According to the Guardian, Ibrahimovic is reportedly set to earn over €250,000-a-week after tax in a country that already imposes a 75% tax rate for individuals with an annual salary of more than €1 million. Read that again. Ibrahimovic gets €250,000-a-week after tax. So his pre-tax wages are €1 million-a-week. That has to make Ibrahimovic the highest paid athlete (gross wages) in the world.
Ibrahimovic’s wage package has enraged politicians throughout France with sports minister Valérie Fourneyron saying the financial package as being “a reflection of everything that is deplorable about football”.
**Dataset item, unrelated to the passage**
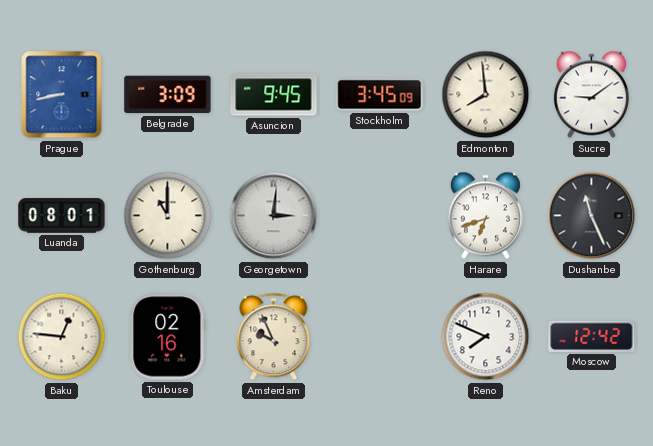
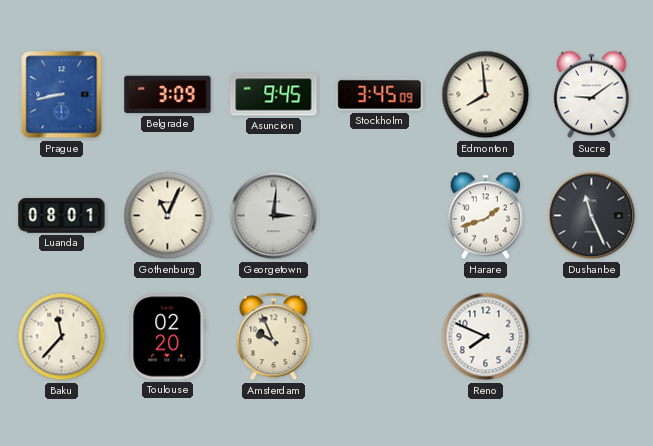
Gothenburg: 11:00 -> 11:04
Harare: 6:42 -> 1:42
Baku: 12:46 -> 11:37
Toulouse: 02:16 -> 02:20
Moscow: 12:42 -> none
But Raiola issued a firm response, stating that as PSG are a private institution, the government should not criticise or seek to curtail their activities. He also pointed out that the Qatari owners of the club are fully entitled to carry out their plans to fruition.
“You have to understand things. The money spent by PSG is not public money, but a private investor,” he said.
“I believe that France and Ligue 1 should just be happy that the people of Qatar have invested in football. I understand that these gentlemen of Qatar want to invest in other major sectors.
“If I read correctly, they also want to invest by buying weapons and other things and Mr Hollande would do well to be more open.
“Or if they do not want them as investors they should expel them from the country. But remember that the salary of Zlatan produces significant income taxes in France.
“Why do not the Arabs invest in our country [Italy]? It’s something we all need to ask.
“The way it is structured in Italy, politics, lack of infrastructure means that investment goes elsewhere.”
PSG are making even Manchester City look like paupers in this transfer window. In addition to Ibrahimovic they have also bought Marco Verratti, Thiago Silva and Ezquiel Lavezzi this summer. There spending makes a mockery of Uefa’s supposed Financial Fair Play rules, which will be made meaningless if PSG win the Champions League this year, which is a real possibility.